Yes We Might! | Issue 18
DC throws a spanner
It all started, as many insane things do, with Rush Limbaugh, that seething mass of crank and spittle-fleck crazy. On his radio show on July 17, Limbaugh accused The Dark Knight Rises of being a re-election ploy for Obama, on the basis that the villain’s name, Bane, sounded like Bain Capital, Romney’s former company and current headache. Never mind that Bane first appeared in Batman comics in 1993, or that the storyline for Rises was roughly complete by the end of 2008, or that “bane” is already a word in the English language (along with “rush,” which means “to move very quickly from one point to another, often in an illogical or arbitrary manner”).
So the left metaphor’d straight back. Catherine Shoard, film editor for The Guardian and the kind of meekly apologetic middle-class liberal you’d expect to find donating alms to an impoverished reformed criminal called Knife, suggested later that day that Batman is actually a champion of the wish-fulfilment and self-righteousness of the wealthy, a “benevolent, bad-ass billionaire” who dishes it out to Gotham’s scheming anarchist rabble-rousers and malcontent proles. Boom.
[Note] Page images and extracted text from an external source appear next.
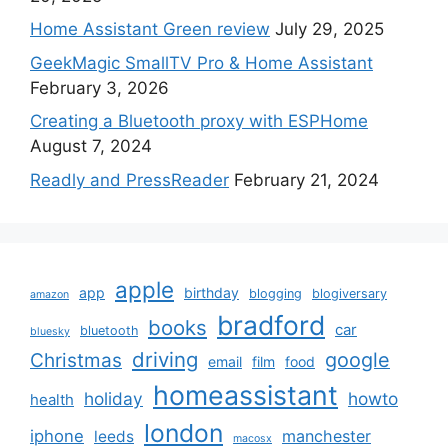
Home Assistant Green review
July 29, 2025
GeekMagic SmallTV Pro & Home Assistant
February 3, 2026
Creating a Bluetooth proxy with ESPHome
August 7, 2024
Readly and PressReader
February 21, 2024
apple
app
birthday
blogging
blogiversary
amazon
bradford
books
car
bluetooth
bluesky
driving
google
Christmas
email
film
food
homeassistant
holiday
howto
health
london
iphone
manchester
leeds
macosx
Then on July 20, there was the tragic shooting at the film’s premier screening in Aurora, Colorado, in which 12 died and 59 were wounded. Predictably, the shooting has reignited the debate over gun control in a country in which 89 people per day die in firearm-related incidents (let that sink in for a moment – 89 every day). Just as predictably, while the left has argued that this highlights the need for stricter gun controls so that, for instance, mentally unstable people can’t go out and buy automatic weapons over the counter, the right has accused the left of “politicising” a tragedy – as though this defensive tactic isn’t itself an example of politicisation, a blatant grab for the moral high ground.
It’s ironic that Batman should be at the centre of this debate. Batman has a code. As he tells that-actress-who-isn’t-Michelle-Pfeiffer’s Catwoman during the film, “No guns. No killing.” If only that were the message Americans were listening to.